No cantinho de pensar

Como todos esses milhões de novos e ávidos poupadores à japonesa, Karolina começa o ano, e também cada mês, anotando o dinheiro que tem disponível. Ela vê quanto quer (e pode) gastar e estabelece pequenas metas. Por exemplo: “Separar cem euros para as férias.” Como ressalta González, “a maior parte das pessoas simplesmente economiza o que sobra, mas é bem mais eficaz estabelecer uns objetivos claros, que incentivem e planifiquem as fianças para conseguir alcançá-los”.

Depois chega o momento da constância, esta complicada companheira de viagem. “Parece pior do que realmente é, pois no fundo eu emprego apenas um minuto das minhas tardes para anotar todos os gastos”, explica Karolina. O simples ato de sentar-se um momento frente ao kakebo pode ser vital para combater uma das dificuldades na hora de economizar, o que na economia é conhecido como o modelo do desconto hiperbólico: a recompensa futura tem menos valor para a pessoa do que a satisfação imediata.

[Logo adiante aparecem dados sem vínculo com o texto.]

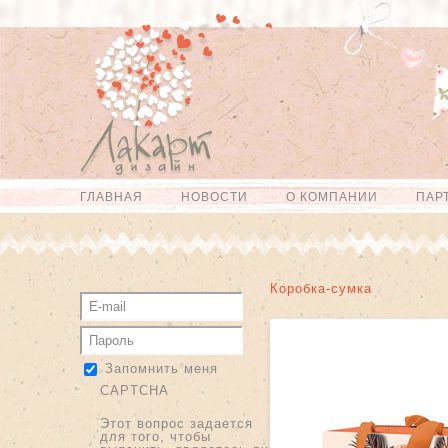
Перейти к
Skip to
основному
navigation
содержанию
ГЛАВНАЯ
НОВОСТИ
О КОМПАНИИ
ПАР
Главное меню
Коробка-сумка
Запомнить меня
CAPTCHA
Этот вопрос задается
для того, чтобы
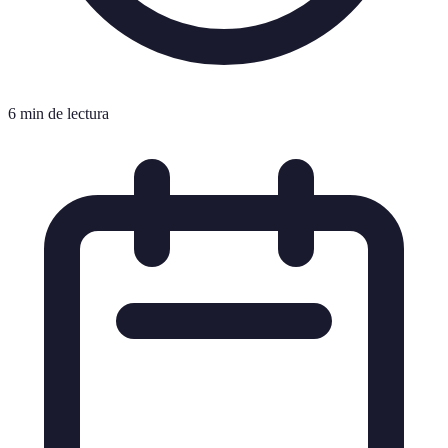
6 min de lectura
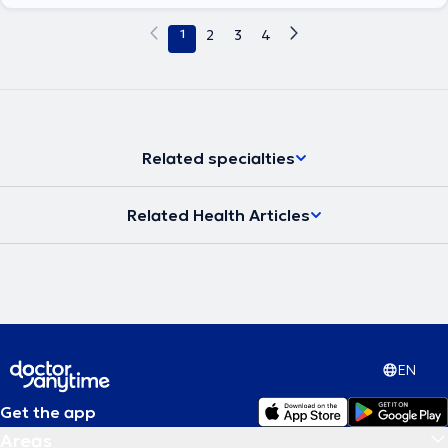
1
2
3
4
Related specialties
Related Health Articles
EN
Get the app
Areas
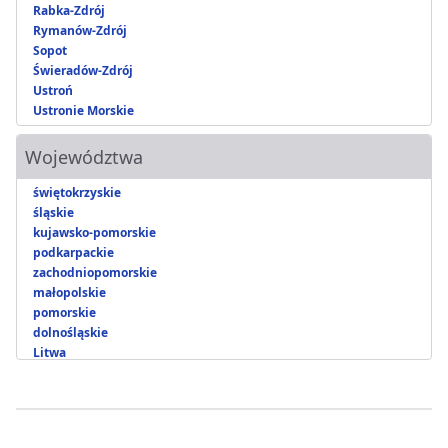
Rabka-Zdrój
Rymanów-Zdrój
Sopot
Świeradów-Zdrój
Ustroń
Ustronie Morskie
Województwa
świętokrzyskie
śląskie
kujawsko-pomorskie
podkarpackie
zachodniopomorskie
małopolskie
pomorskie
dolnośląskie
Litwa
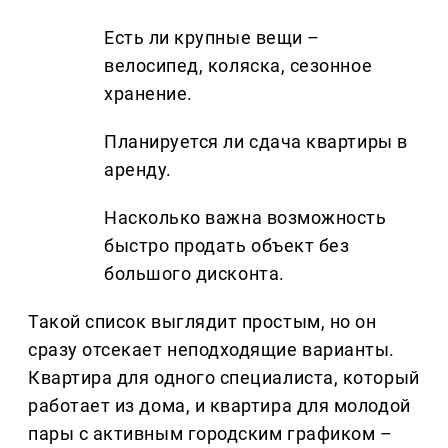
Есть ли крупные вещи –
велосипед, коляска, сезонное
хранение.
Планируется ли сдача квартиры в
аренду.
Насколько важна возможность
быстро продать объект без
большого дисконта.
Такой список выглядит простым, но он
сразу отсекает неподходящие варианты.
Квартира для одного специалиста, который
работает из дома, и квартира для молодой
пары с активным городским графиком –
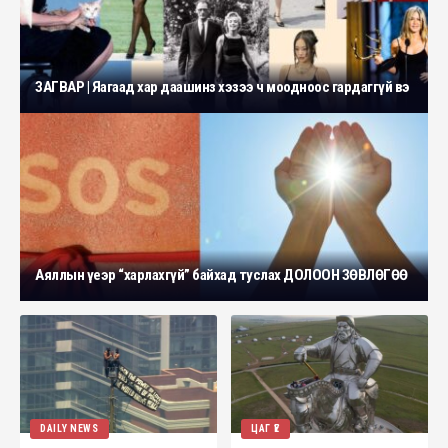
ЗАГВАР | Яагаад хар даашинз хэзээ ч моодноос гардаггүй вэ
Аяллын үеэр “харлахгүй” байхад туслах ДОЛООН ЗӨВЛӨГӨӨ
DAILY NEWS
ЦАГ ҮЕ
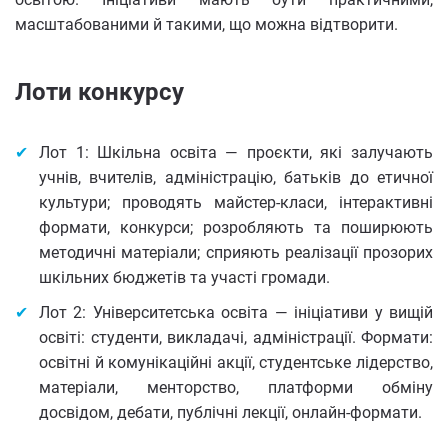
масштабованими й такими, що можна відтворити.
Лоти конкурсу
Лот 1: Шкільна освіта — проєкти, які залучають
учнів, вчителів, адміністрацію, батьків до етичної
культури; проводять майстер-класи, інтерактивні
формати, конкурси; розробляють та поширюють
методичні матеріали; сприяють реалізації прозорих
шкільних бюджетів та участі громади.
Лот 2: Університетська освіта — ініціативи у вищій
освіті: студенти, викладачі, адміністрації. Формати:
освітні й комунікаційні акції, студентське лідерство,
матеріали, менторство, платформи обміну
досвідом, дебати, публічні лекції, онлайн-формати.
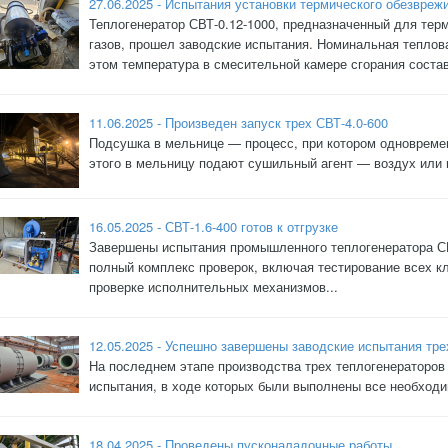
27.06.2025 - Испытания установки термического обезвреж
Теплогенератор СВТ-0.12-1000, предназначенный для тер
газов, прошел заводские испытания. Номинальная теплов
этом температура в смесительной камере сгорания состав
11.06.2025 - Произведен запуск трех СВТ-4.0-600
Подсушка в мельнице — процесс, при котором одновреме
этого в мельницу подают сушильный агент — воздух или 
16.05.2025 - СВТ-1.6-400 готов к отгрузке
Завершены испытания промышленного теплогенератора СВТ
полный комплекс проверок, включая тестирование всех 
проверке исполнительных механизмов...
12.05.2025 - Успешно завершены заводские испытания тре
На последнем этапе производства трех теплогенераторов
испытания, в ходе которых были выполнены все необходи
18.04.2025 - Проведены пусконаладочные работы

Russell James, professor da Universidade do Texas (EUA) que pesquisa os métodos neurocognitivos aplicados à toma de decisões financeiras, fez uma experiência durante uma de suas palestras. Ele perguntou ao público o que gostariam de lanchar na semana seguinte: chocolate ou fruta. Mais de 70% das pessoas escolheu a opção saudável, mas na hora do intervalo praticamente a mesma cifra acabou beliscando um chocolate. A tentação é enorme. Porém, e segundo o mesmo pesquisador, parar, refletir e relembrar nossos objetivos futuros pode nos ajudar nesse transe. E isso pareceu funcionar para a Karolina. Ao se surpreender, vendo que a soma alcançada ao final do mês era bem superior à esperada, ela se animou a alterar seus hábitos: “Hoje compro menos cerveja e passei a tomar café da manhã em casa mais vezes.”

 

A pluma é poderosa

Anotando cada gasto a mão em seu kakebo, Karolina entende e retém a informação bem melhor do que se estivesse usando um app de contabilidade no computador. E isso é demonstrado na pesquisa dos psicólogos Pam Mueller e Daniel Oppenheimer, das universidades de Princeton e Califórnia, respectivamente, cujo título é bem claro: “A pluma é mais poderosa que o teclado. Como escrever sobre o papel dá mais trabalho, isso requer mais atenção, o que ajuda a reter melhor a informação. “Seja lá como for, eu sempre prefiro a cartilha, pois tenho pouco tempo e acho mais rápido que o celular. Além disso, evito que as crianças toquem nas teclas”, conta Karolina, dando uma risada.

Sem contar que “o kakebo é bonito”, explica a oftalmologista. Por isso, embora o livro não faça economia por si só, mas necessite do nosso esforço para que (nesta ordem) possamos avaliar como gastamos o dinheiro, definir objetivos, manter um segmento diário e, o mais importante, vencer a tentação, ele torna tudo mais agradável. Como a própria Karolina reconhece: “Da vontade de economizar”.